A mashal is the ether. At first scientists believed that light required a medium and that the speed of light was with respect to this fixed ether. After a number of experiments it turned out that the ether could not be detected and that the speed of light did not depend on any fixed frame. So scientists said that ether does not exist. They did not say that it exists but is undetectable and plays no role. Might as well say it doesn’t exist. Easier to work with. Of course if some future experiment shows that light does require some medium (like sound requires air), they will say that it does exist. (But presumably they will require an experiment in which light in one situation cannot propagate, but in the identical situation, only with the addition of ether it can. And there would be some independent way to ascertain that there was no ether in the first, but there was ether present in the second as confirmed by XYZ brand ether-detecting compound.)

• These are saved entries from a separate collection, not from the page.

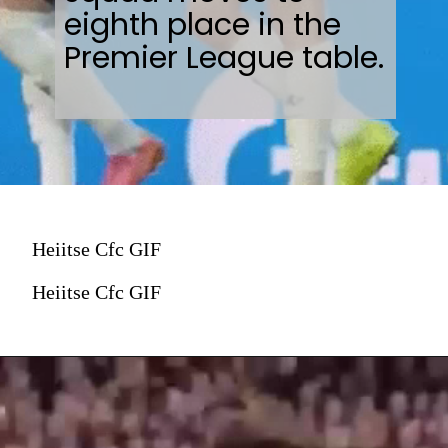
eighth place in the
Premier League table.
Heiitse Cfc GIF
Heiitse Cfc GIF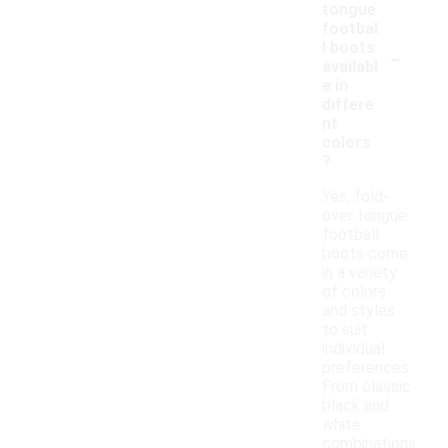
tongue
footbal
-
l boots
availabl
e in
differe
nt
colors
?
Yes, fold-
over tongue
football
boots come
in a variety
of colors
and styles
to suit
individual
preferences.
From classic
black and
white
combinations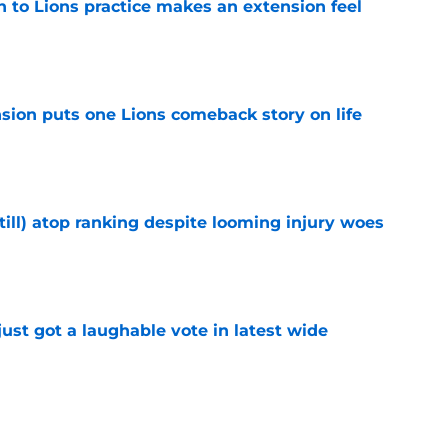
n to Lions practice makes an extension feel
e
sion puts one Lions comeback story on life
e
till) atop ranking despite looming injury woes
e
ust got a laughable vote in latest wide
e
urn one quiet concern into a strength at camp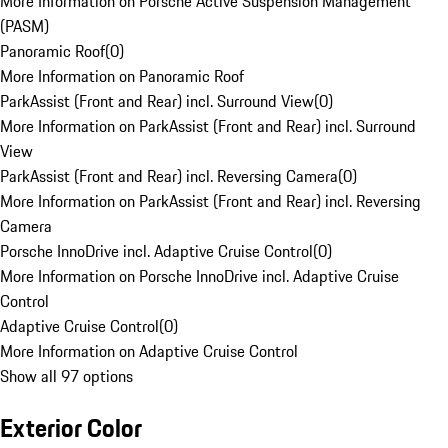
More Information on Porsche Active Suspension Management
(PASM)
Panoramic Roof
(
0
)
More Information on Panoramic Roof
ParkAssist (Front and Rear) incl. Surround View
(
0
)
More Information on ParkAssist (Front and Rear) incl. Surround
View
ParkAssist (Front and Rear) incl. Reversing Camera
(
0
)
More Information on ParkAssist (Front and Rear) incl. Reversing
Camera
Porsche InnoDrive incl. Adaptive Cruise Control
(
0
)
More Information on Porsche InnoDrive incl. Adaptive Cruise
Control
Adaptive Cruise Control
(
0
)
More Information on Adaptive Cruise Control
Show all 97 options
Exterior Color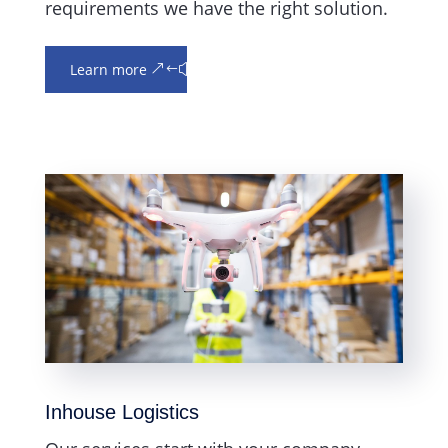
requirements we have the right solution.
Learn more
Inhouse Logistics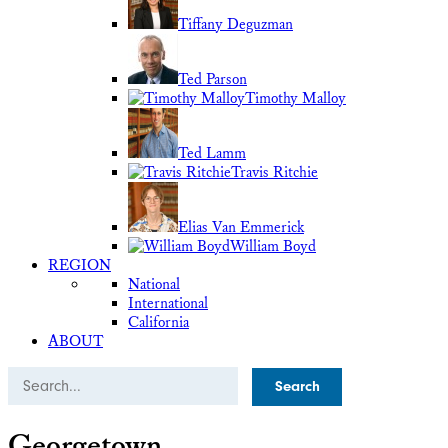
Tiffany Deguzman
Ted Parson
Timothy Malloy
Ted Lamm
Travis Ritchie
Elias Van Emmerick
William Boyd
REGION
National
International
California
ABOUT
Search
Georgetown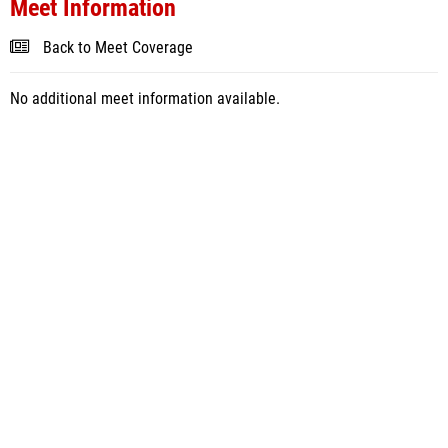
Meet Information
Back to Meet Coverage
No additional meet information available.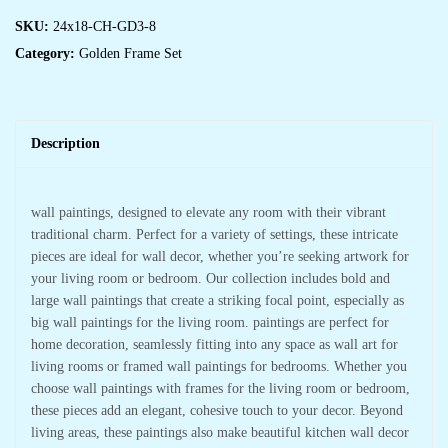
SKU:
24x18-CH-GD3-8
Category:
Golden Frame Set
Description
wall paintings, designed to elevate any room with their vibrant
traditional charm. Perfect for a variety of settings, these intricate
pieces are ideal for wall decor, whether you’re seeking artwork for
your living room or bedroom. Our collection includes bold and
large wall paintings that create a striking focal point, especially as
big wall paintings for the living room. paintings are perfect for
home decoration, seamlessly fitting into any space as wall art for
living rooms or framed wall paintings for bedrooms. Whether you
choose wall paintings with frames for the living room or bedroom,
these pieces add an elegant, cohesive touch to your decor. Beyond
living areas, these paintings also make beautiful kitchen wall decor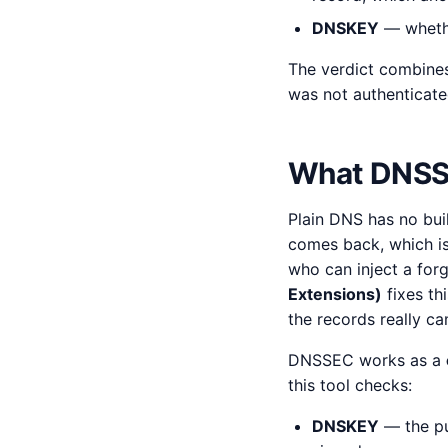
DNSKEY
— whethe
The verdict combine
was not authenticate
What DNSSE
Plain DNS has no bui
comes back, which 
who can inject a for
Extensions)
fixes th
the records really c
DNSSEC works as a
this tool checks:
DNSKEY
— the pu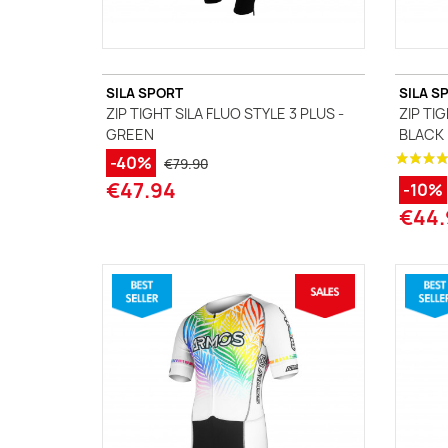
SILA SPORT
SILA S
ZIP TIGHT SILA FLUO STYLE 3 PLUS -
ZIP TI
GREEN
BLACK
-40%
€79.90
€47.94
-10%
€44.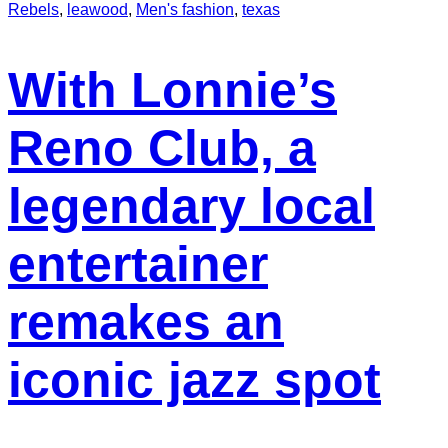
Rebels
,
leawood
,
Men's fashion
,
texas
With Lonnie’s
Reno Club, a
legendary local
entertainer
remakes an
iconic jazz spot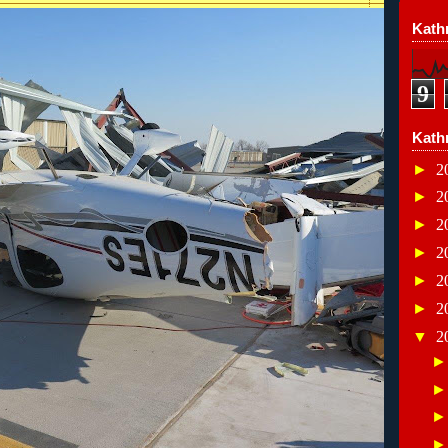
Kathr
9
Kath
►
2
►
2
►
2
►
2
►
2
►
2
▼
2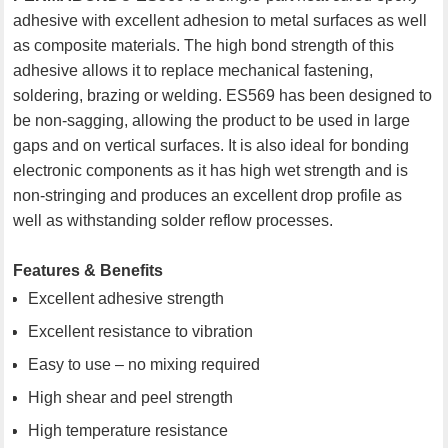
adhesive with excellent adhesion to metal surfaces as well
as composite materials. The high bond strength of this
adhesive allows it to replace mechanical fastening,
soldering, brazing or welding. ES569 has been designed to
be non-sagging, allowing the product to be used in large
gaps and on vertical surfaces. It is also ideal for bonding
electronic components as it has high wet strength and is
non-stringing and produces an excellent drop profile as
well as withstanding solder reflow processes.
Features & Benefits
Excellent adhesive strength
Excellent resistance to vibration
Easy to use – no mixing required
High shear and peel strength
High temperature resistance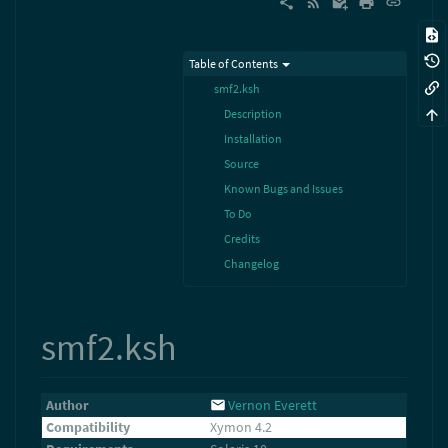
Table of Contents
smf2.ksh
Description
Installation
Source
Known Bugs and Issues
To Do
Credits
Changelog
smf2.ksh
Author
Vernon Everett
Compatibility
Xymon 4.2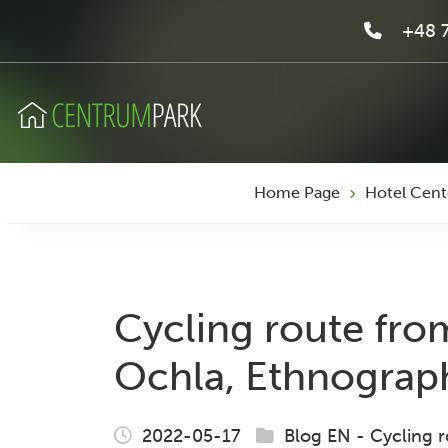
+48 7
Home Page
Hotel Cent
Cycling route fro
Ochla, Ethnograp
2022-05-17
Blog EN
-
Cycling r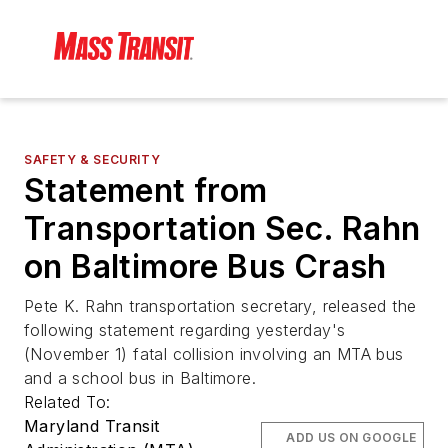
SAFETY & SECURITY
Statement from
Transportation Sec. Rahn
on Baltimore Bus Crash
Pete K. Rahn transportation secretary, released the
following statement regarding yesterday's
(November 1) fatal collision involving an MTA bus
and a school bus in Baltimore.
Related To:
Maryland Transit
ADD US ON GOOGLE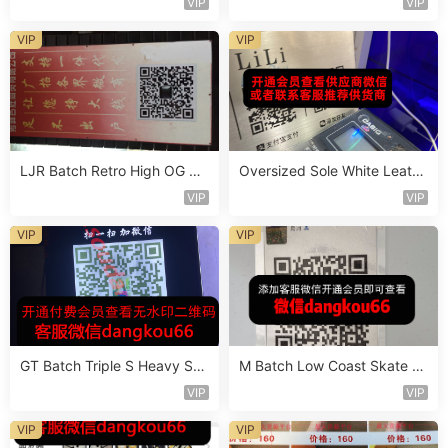
VIP
VIP
VIP
VIP
LJR Batch Retro High OG Sn
Oversized Sole White Leathe
eaker Vendor 1B106
r Sneaker Vendor 3B161
VIP
VIP
VIP
VIP
GT Batch Triple S Heavy Sol
M Batch Low Coast Skate S
e Sneaker Vendor 3B114
hoe Vendor 1B218
VIP
VIP
VIP
VIP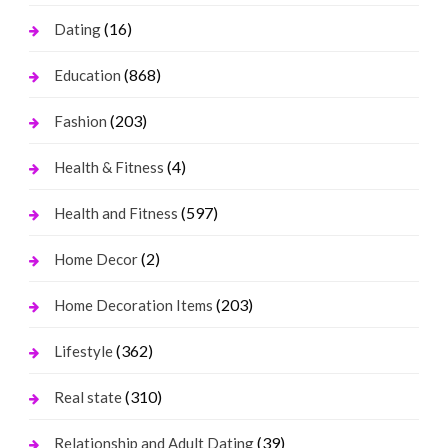
(16)
Dating
(868)
Education
(203)
Fashion
(4)
Health & Fitness
(597)
Health and Fitness
(2)
Home Decor
(203)
Home Decoration Items
(362)
Lifestyle
(310)
Real state
(39)
Relationship and Adult Dating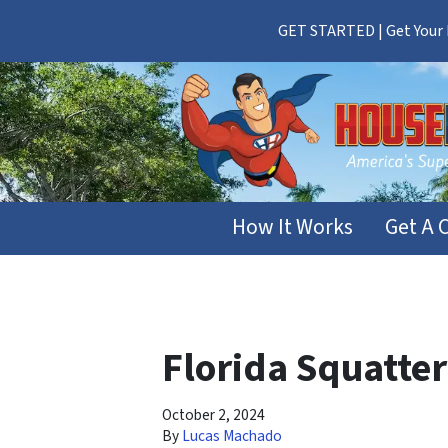
GET STARTED | Get Your F
How It Works
Get A 
Florida Squatte
October 2, 2024
By
Lucas Machado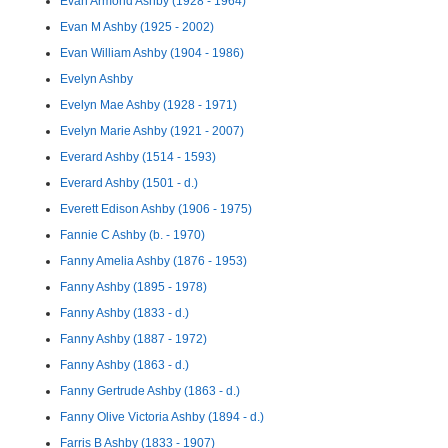
Evan Armond Ashby (1928 - 1964)
Evan M Ashby (1925 - 2002)
Evan William Ashby (1904 - 1986)
Evelyn Ashby
Evelyn Mae Ashby (1928 - 1971)
Evelyn Marie Ashby (1921 - 2007)
Everard Ashby (1514 - 1593)
Everard Ashby (1501 - d.)
Everett Edison Ashby (1906 - 1975)
Fannie C Ashby (b. - 1970)
Fanny Amelia Ashby (1876 - 1953)
Fanny Ashby (1895 - 1978)
Fanny Ashby (1833 - d.)
Fanny Ashby (1887 - 1972)
Fanny Ashby (1863 - d.)
Fanny Gertrude Ashby (1863 - d.)
Fanny Olive Victoria Ashby (1894 - d.)
Farris B Ashby (1833 - 1907)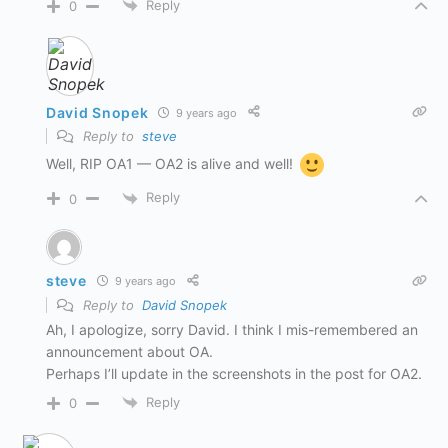
Reply
0
David Snopek
9 years ago
Reply to
steve
Well, RIP OA1 — OA2 is alive and well!
Reply
0
steve
9 years ago
Reply to
David Snopek
Ah, I apologize, sorry David. I think I mis-remembered an
announcement about OA.
Perhaps I’ll update in the screenshots in the post for OA2.
Reply
0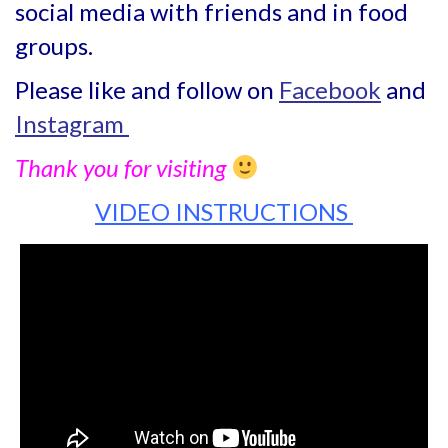
social media with friends and in food
groups.
Please like and follow on
Facebook
and
Instagram
Thank you for visiting
VIDEO INSTRUCTIONS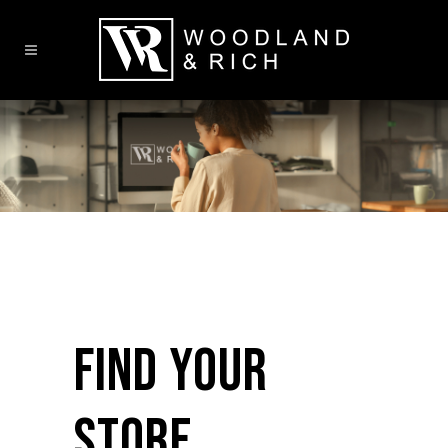
FIND YOUR
STORE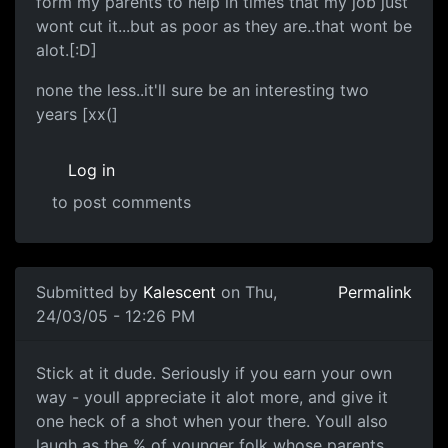
form my parents to help in times that my job just
wont cut it...but as poor as they are..that wont be
alot.[:D]
none the less..it'll sure be an interesting two
years [xx(]
Log in
to post comments
Submitted by
Kalescent
on Thu,
Permalink
24/03/05 - 12:26 PM
Stick at it dude. Seriously if you earn your own
way - youll appreciate it alot more, and give it
one heck of a shot when your there. Youll also
laugh as the % of younger folk whose parents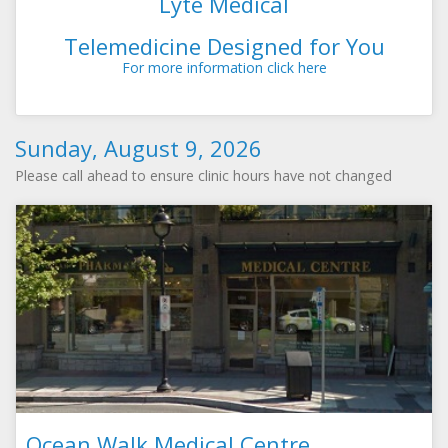
Lyte Medical
Telemedicine Designed for You
For more information click here
Sunday, August 9, 2026
Please call ahead to ensure clinic hours have not changed
Ocean Walk Medical Centre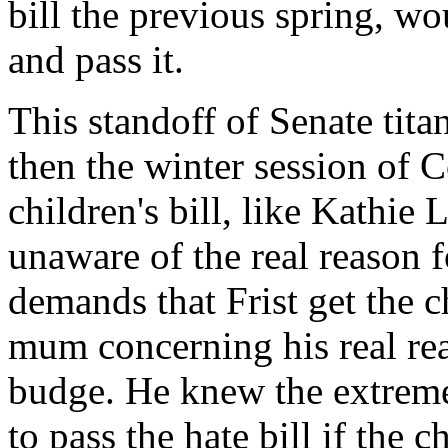
bill the previous spring, w
and pass it.
This standoff of Senate tita
then the winter session of 
children's bill, like Kathie
unaware of the real reason 
demands that Frist get the c
mum concerning his real re
budge. He knew the extrem
to pass the hate bill if the c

As far as the gemaras go, one can say they are not meant literally, but are meshalim for some deeper concepts. I mean is one of the 13 ikkarei emuna to believe in sheidim.
I will note though that in Acahrei Mos on the Sair Lazazel, the Ramban goes into a whole arichus that we bring a korbon on behlaf of a sheid, or something along those lines. He says that those who follow the wicked Greek (Aristotle, probably) who don’t believe in anything they cannot see are arrogant. I wonder if he means that Aristotle was known to be a wicked man for specific sins. I mean if he says that Aristotle was wicked because he didn’t want to believe in what he could not see, I fail to see why that makes him wicked. Don’t we say Ein lo ldayan ella mah sh’einav ro’os? Can you blame somebody for not wanting to accept superstition without proof of its existence?
On the ein lo ldayan topic, imagine if 2 witnesses said we saw Reuven raise his arm with a knife and plunge it into Shimon. But Reuven says, it wasn’t me, a sheid killed him before the knife entered. Or he says a sheid pushed my hand with the knife into Shimon, but the witnesses were not on the madreiga to see the sheid. Would he be patur?